Tuesday, September 30, 2008

Storage Studies

So one of the things Mechanisms tries to do is make the case for storage, the ugly duckling in the new media ecology. (Storage is boring. What can one possibly say about it?) In the book, I spend one chapter on developing a "grammatology" of hard drives, and another conducting a protracted forensic walkthrough of a disk image of the old Apple II game Mystery House. (And here I just cannot believe this thing isn't shooting to the top of the bestseller lists, folks.) Anyway, courtesy of Jeremy Douglass, comes this remarkable entry on Oldskooler Ramblings, entitled "The diskette that blew Trixter's mind."
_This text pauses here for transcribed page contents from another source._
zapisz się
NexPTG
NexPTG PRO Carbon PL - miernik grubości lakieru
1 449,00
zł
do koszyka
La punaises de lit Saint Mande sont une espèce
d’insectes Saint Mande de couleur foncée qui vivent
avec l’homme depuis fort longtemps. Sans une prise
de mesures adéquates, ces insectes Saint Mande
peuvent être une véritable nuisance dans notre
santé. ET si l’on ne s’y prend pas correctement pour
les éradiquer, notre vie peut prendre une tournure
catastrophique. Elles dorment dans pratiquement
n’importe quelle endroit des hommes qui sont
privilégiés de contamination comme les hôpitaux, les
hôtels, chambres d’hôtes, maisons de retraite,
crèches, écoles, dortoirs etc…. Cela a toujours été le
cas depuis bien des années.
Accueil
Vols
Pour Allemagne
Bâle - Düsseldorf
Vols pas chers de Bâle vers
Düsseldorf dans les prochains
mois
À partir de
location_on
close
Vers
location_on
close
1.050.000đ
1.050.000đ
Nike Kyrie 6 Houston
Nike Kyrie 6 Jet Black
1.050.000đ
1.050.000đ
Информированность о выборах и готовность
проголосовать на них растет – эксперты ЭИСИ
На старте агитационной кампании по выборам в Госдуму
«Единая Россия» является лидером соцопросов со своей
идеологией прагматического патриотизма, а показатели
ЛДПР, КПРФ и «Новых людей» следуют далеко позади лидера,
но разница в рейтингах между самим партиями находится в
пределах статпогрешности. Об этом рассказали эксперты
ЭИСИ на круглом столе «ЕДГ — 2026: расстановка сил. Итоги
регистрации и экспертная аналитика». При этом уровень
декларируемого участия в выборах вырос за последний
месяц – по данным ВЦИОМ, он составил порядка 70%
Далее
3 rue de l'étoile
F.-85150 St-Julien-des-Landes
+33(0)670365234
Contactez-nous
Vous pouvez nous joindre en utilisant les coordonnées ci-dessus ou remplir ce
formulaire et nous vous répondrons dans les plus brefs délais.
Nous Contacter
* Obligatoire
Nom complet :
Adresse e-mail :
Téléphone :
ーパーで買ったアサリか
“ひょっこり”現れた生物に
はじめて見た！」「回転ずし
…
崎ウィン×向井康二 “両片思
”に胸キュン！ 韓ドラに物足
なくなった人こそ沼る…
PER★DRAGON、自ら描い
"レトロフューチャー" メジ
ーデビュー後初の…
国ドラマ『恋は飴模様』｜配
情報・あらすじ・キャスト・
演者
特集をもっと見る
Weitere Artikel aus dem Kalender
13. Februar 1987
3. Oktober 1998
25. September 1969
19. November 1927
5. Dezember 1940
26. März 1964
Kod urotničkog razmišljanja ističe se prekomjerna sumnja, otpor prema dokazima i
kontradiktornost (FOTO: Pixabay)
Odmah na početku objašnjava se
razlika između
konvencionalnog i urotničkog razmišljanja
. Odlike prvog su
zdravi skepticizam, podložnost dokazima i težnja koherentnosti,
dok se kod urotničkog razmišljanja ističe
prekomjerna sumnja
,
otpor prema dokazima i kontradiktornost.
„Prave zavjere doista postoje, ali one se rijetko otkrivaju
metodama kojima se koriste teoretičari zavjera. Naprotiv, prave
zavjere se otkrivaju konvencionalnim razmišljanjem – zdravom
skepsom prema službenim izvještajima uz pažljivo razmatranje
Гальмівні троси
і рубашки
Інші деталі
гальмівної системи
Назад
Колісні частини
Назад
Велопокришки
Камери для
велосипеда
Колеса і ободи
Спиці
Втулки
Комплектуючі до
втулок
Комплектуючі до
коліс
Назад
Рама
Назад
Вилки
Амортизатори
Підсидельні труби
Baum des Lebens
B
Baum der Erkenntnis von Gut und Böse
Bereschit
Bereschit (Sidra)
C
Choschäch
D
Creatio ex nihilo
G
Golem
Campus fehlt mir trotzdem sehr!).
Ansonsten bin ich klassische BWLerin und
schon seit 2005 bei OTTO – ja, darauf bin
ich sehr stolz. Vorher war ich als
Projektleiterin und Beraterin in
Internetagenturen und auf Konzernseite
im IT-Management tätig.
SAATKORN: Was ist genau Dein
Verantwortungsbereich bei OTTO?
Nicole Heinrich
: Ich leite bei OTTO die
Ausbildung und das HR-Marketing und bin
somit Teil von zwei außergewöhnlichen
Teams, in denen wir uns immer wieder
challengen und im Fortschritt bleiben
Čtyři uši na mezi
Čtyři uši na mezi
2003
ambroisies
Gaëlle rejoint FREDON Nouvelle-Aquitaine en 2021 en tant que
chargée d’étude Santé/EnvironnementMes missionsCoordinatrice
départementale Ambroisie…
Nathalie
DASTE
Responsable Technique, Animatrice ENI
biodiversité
We join the story as our hero, Trixter, is rummaging through some recent antiquarian acquisitions for games to archive in his collection and comes across something strange:
. . . and it was when I got to Mental Blocks that I ran into something I’d never seen before: The manual for Mental Blocks claims that, for both C64 and IBM, you put the diskette in label-side up. I thought that had to be a typo, since every single mixed C64/IBM or Apple/IBM diskette I have ever seen is a “flippy” disk where one side is IBM and the other side is C64 or Apple — until I looked at the FAT12 for the disk and saw that tons of sectors in an interleaved pattern were marked as BAD — very strange usage.
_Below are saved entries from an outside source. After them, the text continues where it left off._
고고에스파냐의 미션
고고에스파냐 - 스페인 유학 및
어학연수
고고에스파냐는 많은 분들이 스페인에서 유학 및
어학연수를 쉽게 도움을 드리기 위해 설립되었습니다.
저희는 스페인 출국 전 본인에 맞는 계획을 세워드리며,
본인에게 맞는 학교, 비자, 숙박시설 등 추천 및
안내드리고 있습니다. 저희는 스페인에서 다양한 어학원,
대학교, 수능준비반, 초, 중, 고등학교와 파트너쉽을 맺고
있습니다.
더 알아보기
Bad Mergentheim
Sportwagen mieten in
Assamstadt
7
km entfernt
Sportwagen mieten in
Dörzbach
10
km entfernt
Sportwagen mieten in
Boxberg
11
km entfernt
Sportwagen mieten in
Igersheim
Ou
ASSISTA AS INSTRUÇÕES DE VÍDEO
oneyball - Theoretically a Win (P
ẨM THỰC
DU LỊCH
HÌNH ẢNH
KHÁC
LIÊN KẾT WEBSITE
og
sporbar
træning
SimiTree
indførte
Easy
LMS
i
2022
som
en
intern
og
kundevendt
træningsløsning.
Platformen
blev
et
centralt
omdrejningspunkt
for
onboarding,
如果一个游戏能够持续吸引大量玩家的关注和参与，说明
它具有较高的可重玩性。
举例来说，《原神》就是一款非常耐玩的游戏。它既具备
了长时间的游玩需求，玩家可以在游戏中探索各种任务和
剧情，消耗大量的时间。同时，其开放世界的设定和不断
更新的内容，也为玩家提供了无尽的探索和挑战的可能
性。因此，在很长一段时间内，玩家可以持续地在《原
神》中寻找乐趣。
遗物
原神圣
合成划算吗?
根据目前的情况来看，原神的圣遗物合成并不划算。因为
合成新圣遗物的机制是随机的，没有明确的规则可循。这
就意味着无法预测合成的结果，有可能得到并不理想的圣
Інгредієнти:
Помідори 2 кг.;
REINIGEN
Basically, each sector on the diskette is formatted for either the C64 or IBM, in an interleaved pattern; in other words, it's "a mixed-format, mixed-architecture, mixed-sided diskette." (The screenshot of the diskette's FAT on the Oldskool blog is pretty jaw-dropping.) Trixter goes on to muse:
I think I need to go on a mission to discover who built the disk format(s) by hand to see what he was thinking. Did he work on it for weeks, feverishly trying to figure out how to meet the publisher’s demands? Or was he so brilliant that he did it all in a day or so, not thinking too much about it other than it was just another facet of his job? Fascinating stuff!
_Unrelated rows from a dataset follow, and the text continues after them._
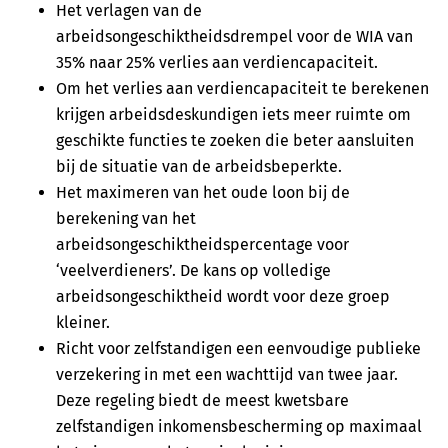
Het verlagen van de
arbeidsongeschiktheidsdrempel voor de WIA van
35% naar 25% verlies aan verdiencapaciteit.
Om het verlies aan verdiencapaciteit te berekenen
krijgen arbeidsdeskundigen iets meer ruimte om
geschikte functies te zoeken die beter aansluiten
bij de situatie van de arbeidsbeperkte.
Het maximeren van het oude loon bij de
berekening van het
arbeidsongeschiktheidspercentage voor
‘veelverdieners’. De kans op volledige
arbeidsongeschiktheid wordt voor deze groep
kleiner.
Richt voor zelfstandigen een eenvoudige publieke
verzekering in met een wachttijd van twee jaar.
Deze regeling biedt de meest kwetsbare
zelfstandigen inkomensbescherming op maximaal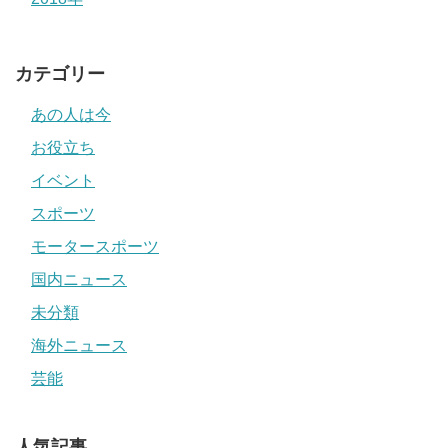
カテゴリー
あの人は今
お役立ち
イベント
スポーツ
モータースポーツ
国内ニュース
未分類
海外ニュース
芸能
人気記事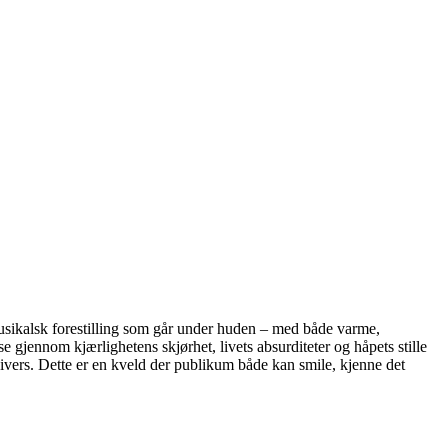
musikalsk forestilling som går under huden – med både varme,
jennom kjærlighetens skjørhet, livets absurditeter og håpets stille
ivers. Dette er en kveld der publikum både kan smile, kjenne det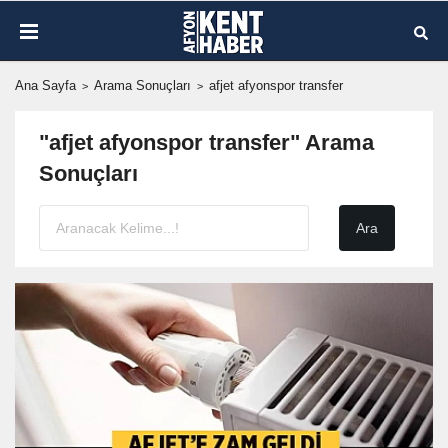
Ana Sayfa
Arama Sonuçları
afjet afyonspor transfer
"afjet afyonspor transfer" Arama
Sonuçları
Indeed. The desire to get inside this guy's head (assuming it was a guy) speaks volumes about the allure of what I've once or twice called, new media tongue-firmly-in-cheek, "storage studies." What really interests me is that it's marker of how much the material affordances of computing have changed in the last two decades, since this kind of physical consideration of the geometry of the diskette and its low-level formatting would be unthinkable in an era of terabyte drives. There's also something wonderfully analogous to the codex, "an acknowledgment of the extent to which efficient inscription demands the rationalization of the writing space, regardless of medium" (80-1) as I put it in the hard drive chapter.

1 comment:

Anonymous said...

Condensed, pragmatic usage of time,material and production cost- sounds like a Berkeley, CA thing. Dawn of the Info age, guys were trying anything just to see if it could be done.